Basil
elucent (41)

The Basil Programming Language

Hello! Basil is our (@basilTeam: @elucent, @minchingtonak) entry to the Repl.it language jam.

Unique Compilation

The goal of Basil is to try to have it all - high-level language features like macros, dynamic code evaluation, minimal type annotations - without any of the runtime costs normally associated with high-level languages - large runtime systems, slow performance, high memory use.

To accomplish this, Basil makes use of a novel system to compile its code. The main innovation is that the Basil compiler is actually an interpreter, able to interpret any Basil expression. When it gets to an expression it wants to save for runtime, it wraps it up and saves it to the end of the program. These runtime values propagate and result in an expression tree of all code reachable at runtime - notably without unnecessary operations between constants or dead code. Basil also statically type-checks this tree, so none of the code it ultimately compiles incurs a dynamic typing or boxing overhead.

Expressive Freedom

The primary goal of Basil as a language, however, isn't just speed. Basil exists to help programmers express complex problems in natural ways. While keeping Basil totally compiled and statically-typed, we've managed to implement the following features to enable uniquely customizable syntax:

  1. Simple, homoiconic code! Basil is a Lisp dialect at its core, and has extremely simple base syntax with no reserved words and few special symbols.

  2. Extremely simple macros! Only one primitive for code interpolation/evaluation, as opposed to the three or so usually present in Lisp dialects.

  3. User-defined infix functions and macros! Can have any arity (unary, binary, or more!) and custom precedence.

  4. Mixfix function syntax! Functions can be defined with keywords in their argument lists, to help break up high-arity function calls into natural-language phrases.

Implementation Details

The Basil compiler was implemented entirely within the language jam, almost entirely from scratch in C++. Only two libraries were used (both created before the jam):

  1. Jasmine, a runtime x86_64 assembler and object format.

  2. Collections, an alternative C++ standard library.

Everything else is totally original, created since August 10th.

The Basil compiler has no runtime dependencies other than libc, and the entire compiler and runtime fit comfortably in under 400 kB.

The code is first tree-walk interpreted by the compiler, using dynamically-typed Basil values to represent code. This is then lowered for runtime values to typed nodes, which are then lowered to a simple IR and then to x86_64 machine code. This code is then linked, loaded and executed just-in-time by the Basil environment.

Try It Out!

The best way to give Basil a try is to work through the interactive tour! It walks you through every core Basil feature, from the basic syntax to infix macros.

You can also try running the Basil REPL. You can reach it by exiting the tour on the project page, and then running ./basil in command line.
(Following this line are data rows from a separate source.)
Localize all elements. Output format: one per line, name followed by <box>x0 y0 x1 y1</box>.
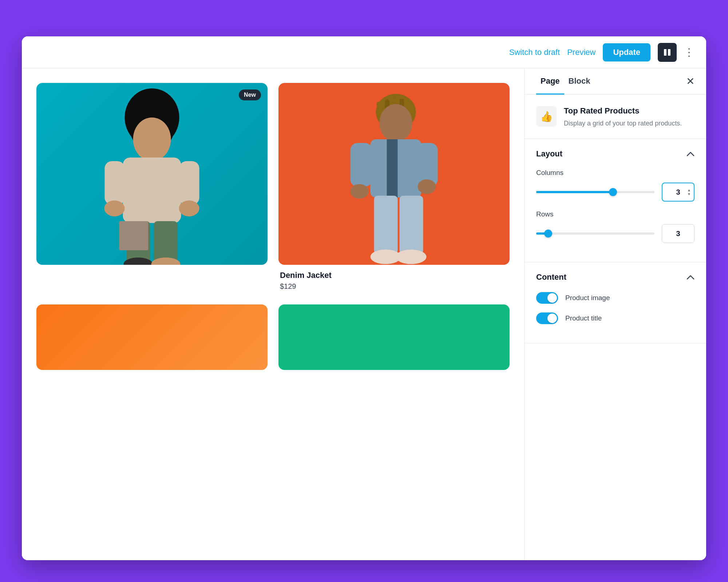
product-title-label: Product title <box>565 314 602 322</box>
product-title-toggle-row: Product title <box>536 312 695 324</box>
block-info: 👍 Top Rated Products Display a grid of y… <box>525 95 706 139</box>
block-title: Top Rated Products <box>564 106 682 116</box>
product-image-2 <box>278 83 510 265</box>
svg-rect-30 <box>400 196 423 254</box>
product-info-2: Denim Jacket $129 <box>278 265 510 294</box>
browser-window: Switch to draft Preview Update ⋮ <box>22 36 706 560</box>
block-desc: Display a grid of your top rated product… <box>564 119 682 128</box>
svg-rect-14 <box>119 221 149 250</box>
panel-tabs: Page Block ✕ <box>525 68 706 95</box>
svg-rect-29 <box>374 196 398 254</box>
products-area: New <box>22 68 524 560</box>
layout-toggle-button[interactable] <box>658 43 677 62</box>
preview-button[interactable]: Preview <box>567 48 596 57</box>
svg-rect-7 <box>179 161 199 205</box>
svg-point-4 <box>133 117 171 161</box>
product-title-toggle-knob <box>547 314 557 323</box>
rows-label: Rows <box>536 210 695 218</box>
columns-slider[interactable] <box>536 191 654 193</box>
products-row2 <box>36 304 510 370</box>
product-price-2: $129 <box>280 282 508 291</box>
switch-to-draft-button[interactable]: Switch to draft <box>509 48 560 57</box>
svg-rect-5 <box>123 158 181 223</box>
product-image-1: New <box>36 83 268 265</box>
content-section-title: Content <box>536 272 566 282</box>
block-icon: 👍 <box>536 106 557 127</box>
update-button[interactable]: Update <box>603 43 650 61</box>
new-badge: New <box>239 89 261 100</box>
person1-svg <box>36 83 268 265</box>
person2-svg <box>278 83 510 265</box>
svg-point-32 <box>396 250 427 264</box>
product-card-1: New <box>36 83 268 294</box>
svg-point-9 <box>179 200 199 216</box>
columns-down-arrow[interactable]: ▼ <box>687 192 691 196</box>
main-area: New <box>22 68 706 560</box>
svg-rect-25 <box>351 143 372 187</box>
content-chevron-up-icon <box>687 275 695 280</box>
more-options-button[interactable]: ⋮ <box>684 46 695 58</box>
toolbar: Switch to draft Preview Update ⋮ <box>22 36 706 68</box>
product-card-2: Denim Jacket $129 <box>278 83 510 294</box>
svg-rect-1 <box>668 49 670 56</box>
partial-card-4 <box>278 304 510 370</box>
partial-card-3 <box>36 304 268 370</box>
rows-slider-thumb[interactable] <box>544 230 552 238</box>
content-section-header: Content <box>536 272 695 282</box>
svg-rect-0 <box>664 49 666 56</box>
svg-point-27 <box>351 184 369 199</box>
layout-icon <box>663 48 672 57</box>
product-image-toggle-row: Product image <box>536 292 695 304</box>
layout-section: Layout Columns 3 <box>525 139 706 262</box>
columns-field-row: 3 ▲ ▼ <box>536 183 695 202</box>
layout-collapse-button[interactable] <box>687 149 695 159</box>
layout-section-header: Layout <box>536 149 695 159</box>
tab-page[interactable]: Page <box>536 68 564 95</box>
product-name-2: Denim Jacket <box>280 271 508 280</box>
product-title-toggle[interactable] <box>536 312 558 324</box>
content-section: Content Product image <box>525 262 706 343</box>
rows-field-row: 3 <box>536 224 695 243</box>
tab-block[interactable]: Block <box>564 68 595 95</box>
product-image-toggle[interactable] <box>536 292 558 304</box>
columns-label: Columns <box>536 169 695 177</box>
rows-slider[interactable] <box>536 232 654 235</box>
sidebar-panel: Page Block ✕ 👍 Top Rated Products Displa… <box>524 68 706 560</box>
columns-number-input[interactable]: 3 ▲ ▼ <box>662 183 695 202</box>
svg-rect-24 <box>387 139 398 198</box>
product-image-toggle-knob <box>547 293 557 303</box>
svg-point-21 <box>380 104 412 142</box>
rows-number-input[interactable]: 3 <box>662 224 695 243</box>
columns-slider-thumb[interactable] <box>609 188 617 196</box>
content-collapse-button[interactable] <box>687 272 695 282</box>
product-info-1 <box>36 265 268 274</box>
columns-spinner[interactable]: ▲ ▼ <box>687 188 691 196</box>
chevron-up-icon <box>687 151 695 156</box>
svg-rect-6 <box>105 161 125 205</box>
block-description: Top Rated Products Display a grid of you… <box>564 106 682 128</box>
columns-slider-fill <box>536 191 613 193</box>
svg-point-28 <box>418 179 436 194</box>
panel-close-button[interactable]: ✕ <box>686 75 695 87</box>
layout-section-title: Layout <box>536 149 562 159</box>
products-grid: New <box>36 83 510 294</box>
columns-up-arrow[interactable]: ▲ <box>687 188 691 192</box>
svg-point-8 <box>104 200 125 216</box>
product-image-label: Product image <box>565 294 610 302</box>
The REPL mode features a number of commands to view compiler intermediates or generated assembly, so if you're curious how that all fits together give it a shot!

If you're curious how some part of the project works, or are looking for a list of all the language's features, take a look at our README for a somewhat informal language specification.

Support the Project

If you liked the project, consider giving us a star on GitHub, or following the devs (@elucentdev, @minchyAK) on Twitter!

If you'd like to get in touch (with a question, suggestion, etc), the best way to reach us is on Twitter or Discord (our handles are elucent#1839 and minchy#2474).

Thanks so much for taking a look at our project! It was a lot of fun making it, and we're going to be continuing work on it past the jam - so stay tuned! :)

You are viewing a single comment. View All
xxpertHacker (545)

@fuzzyastrocat

Obviously, this would incur some memory overhead, as well as a slight performance overhead since every time a reference to the value was made it would have to be added to the value's reference list and it would have to be removed when that reference goes out of scope.

Sounds like reference counting, can you confirm? Or are you suggesting something that is moderately different?
If so, deferred reference counting, at a language-level, could help out quite a lot here, falling back to normal reference counting when it can't be used.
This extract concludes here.